HI All,
My source.log file is approx 40GB (syslog format), but my Splunk license consumption in reading that log is 60-70GB.
Can you please help me how to determine relationship between data volume and license usage?
Thanks in Advance
Neel
Please check out lguinn's answer here, where she gives a recommendation to check the DMC (or install and use the SOS app on older versions) then gives a search that may help you discover why the discrepancy.
IMO, woodcock is likely correct (and his comments are completely correct regarding how that situation happens, if that is indeed what is happening.) There are a few other explanations possible, though.
40GB turning into 60GB is a big jump: if it had ended up only somewhat bigger (please use a very loose definition of "somewhat") then it could be tokenization and other things. Some inputs expand somewhat upon ingestion because of what needs to happen to them. I've seen inputs double their size, but IIRC that's not usually what syslog stuff does. Doesn't mean it can't, though.
One other non-impossible reason is that it isn't actually that much bigger. Instead, you are just seeing other inputs that you weren't aware of, had forgotten about or didn't realize were so large. Local OS information perhaps - some of those can be a bit chatty in certain circumstances. The DMC can help a lot to identify this if you dig around in the indexing section, or it may be as simple as clicking into the search app then clicking the "Data Summary" button and looking around in there.
Hope this helps!
It has probably rotated (changed names) at least once.
if name was changed, it would log under different source. Source i see here is same
Not at all. You are looking at the file now and ASSUMING that it contains everything that it always has. It is common for systems to rotate the file by renaming (or deleting) it and then reusing the original name (with the contents now gone). You are presuming too much.
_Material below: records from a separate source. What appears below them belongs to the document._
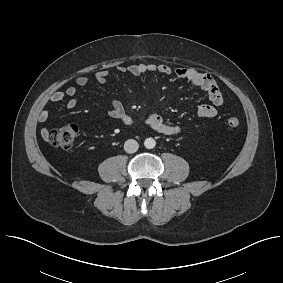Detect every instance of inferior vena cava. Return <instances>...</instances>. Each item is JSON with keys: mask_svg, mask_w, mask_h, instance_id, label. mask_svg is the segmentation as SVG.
<instances>
[{"mask_svg": "<svg viewBox=\"0 0 283 283\" xmlns=\"http://www.w3.org/2000/svg\"><path fill=\"white\" fill-rule=\"evenodd\" d=\"M138 148H139V144L134 139H129L124 143V150L129 154L135 153L138 150Z\"/></svg>", "mask_w": 283, "mask_h": 283, "instance_id": "602c4592", "label": "inferior vena cava"}]
</instances>
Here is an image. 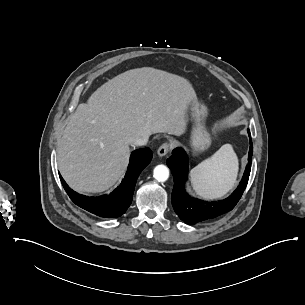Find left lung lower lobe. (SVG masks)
I'll return each mask as SVG.
<instances>
[{
	"instance_id": "0a47b994",
	"label": "left lung lower lobe",
	"mask_w": 305,
	"mask_h": 305,
	"mask_svg": "<svg viewBox=\"0 0 305 305\" xmlns=\"http://www.w3.org/2000/svg\"><path fill=\"white\" fill-rule=\"evenodd\" d=\"M250 138V149L248 155V165L244 176L234 193L228 198L218 202H206L190 197L185 189V181L188 172V157L182 148H176L172 156L167 159V165L171 169L174 178V188L172 191V205L179 218L187 224L193 225L201 221L220 216L231 211L240 200L251 170L253 146L250 131L247 130Z\"/></svg>"
}]
</instances>
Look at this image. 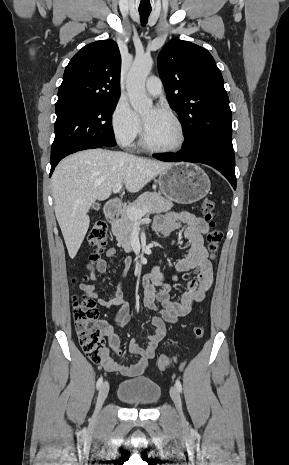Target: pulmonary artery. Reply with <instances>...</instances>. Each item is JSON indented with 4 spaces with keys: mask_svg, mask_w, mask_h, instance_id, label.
I'll return each instance as SVG.
<instances>
[{
    "mask_svg": "<svg viewBox=\"0 0 289 465\" xmlns=\"http://www.w3.org/2000/svg\"><path fill=\"white\" fill-rule=\"evenodd\" d=\"M146 91L151 96H157L162 92V82L159 77L151 76L146 81Z\"/></svg>",
    "mask_w": 289,
    "mask_h": 465,
    "instance_id": "1",
    "label": "pulmonary artery"
}]
</instances>
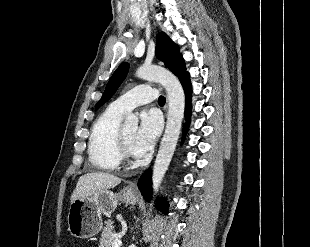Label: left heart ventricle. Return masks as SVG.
<instances>
[{"label": "left heart ventricle", "instance_id": "1", "mask_svg": "<svg viewBox=\"0 0 310 247\" xmlns=\"http://www.w3.org/2000/svg\"><path fill=\"white\" fill-rule=\"evenodd\" d=\"M135 133H136V128L135 127H130V128L123 129L124 138H125L128 146L130 147V149L132 147V143H133V140H134Z\"/></svg>", "mask_w": 310, "mask_h": 247}]
</instances>
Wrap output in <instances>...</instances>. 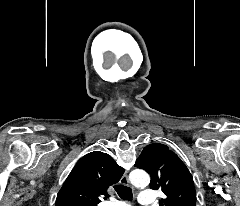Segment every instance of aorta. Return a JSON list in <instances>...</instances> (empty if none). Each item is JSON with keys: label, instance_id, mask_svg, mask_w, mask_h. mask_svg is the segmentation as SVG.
<instances>
[{"label": "aorta", "instance_id": "762f6f07", "mask_svg": "<svg viewBox=\"0 0 240 206\" xmlns=\"http://www.w3.org/2000/svg\"><path fill=\"white\" fill-rule=\"evenodd\" d=\"M129 178L131 183L136 187L146 186L150 181L149 175L143 170L132 171Z\"/></svg>", "mask_w": 240, "mask_h": 206}]
</instances>
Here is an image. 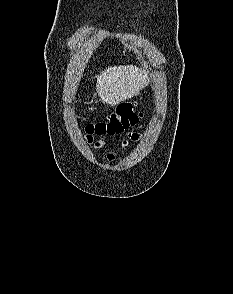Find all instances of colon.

but in that case splunk would capture data like this D:/location/location/location/original_file.log and D:/location/location/location/temporary_file.log ... right ?
No. Splunk will notice that the renamed file is identical to a file it has already forwarded and will ignore it. Then when new data begins to come into the original name, it will forward that data. So all events will show to be from 1 file (because they were).
that looks unlikely 😞